In the current concerns about climate change, it often seems like environmental degradation doesn’t discriminate: your economic class or color of your skin won’t necessarily save you from the thinning of the ozone layer or rising sea levels. On a more local level, however, researchers and activists have been concerned about disparate effects of environmental problems in poor and minority communities. Robert Bullard’s classic study of Dumping in Dixie connected the environmental hazards of African American areas of the South with conceptions of social (in)justice, spawning a new area of activism and research known as “environmental justice.” Manuel Pastor and colleagues from USC recently even linked environmental justice to climate change, arguing that climate change does not affect everyone equally, and it is people of color and the poor who will be hurt the most” in The Climate Gap.
Environmental risks here in the U.S. pale in comparison to what happens in the developing world, often the dumping ground for wealthy nations. The LA Times recently dedicates space for two longer-than-usual editorials on the suit of Ecuadorean indigenous groups against Texaco/Chevron. The discovery of oil in the Amazonian region of Ecuador in the 1960s created an economic boom, but also led to horrible contamination:
Today, a swath of the Ecuadorean Amazon the size of Rhode Island remains contaminated beyond imagining. At one site after another, oil hangs in the air, slides on the water’s surface and saturates the land. Pipelines and waste pits left behind years ago still drip and ooze. Advocates for the plaintiffs have called the former Texaco concession area the “Amazon Chernobyl.” Were it in the United States, it would easily qualify as a Superfund site. Neither side in the case disputes the devastation, only who should pay for it. Chevron says it is the state-owned oil company’s responsibility; the plaintiffs say it is Chevron’s.

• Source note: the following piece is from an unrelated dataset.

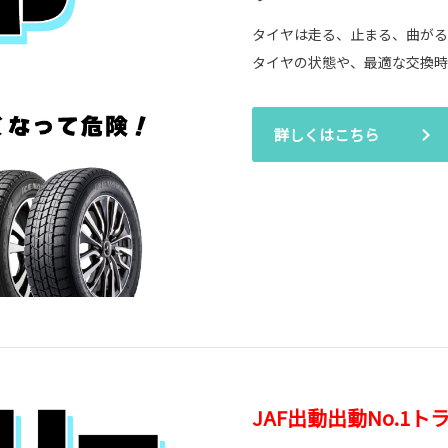
タイヤは走る、止まる、曲がる
タイヤの状態や、最適な交換時
詳しくはこちら
JAF出動出動No.1ト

Secoya Indians living in the village of San Pablo remember the day the river ran black. Old men tell of oil rushing down the waters, engulfing everything in its path and staining the banks. Then came the dead fish, floating on the surface. The people, however, continued to eat the fish, bathe in the water and use it for their cooking. They didn’t know any better.
The suit originated against Texaco but Chevron is now the defendant due to a merger. Formerly in collusion with oil companies, the Ecuadorean government and courts now are more disposed to support the indigenous communities. A verdict will come soon on this case, but the ultimate verdict on the links between a globalized economy, climate change and social justice is far from being settled.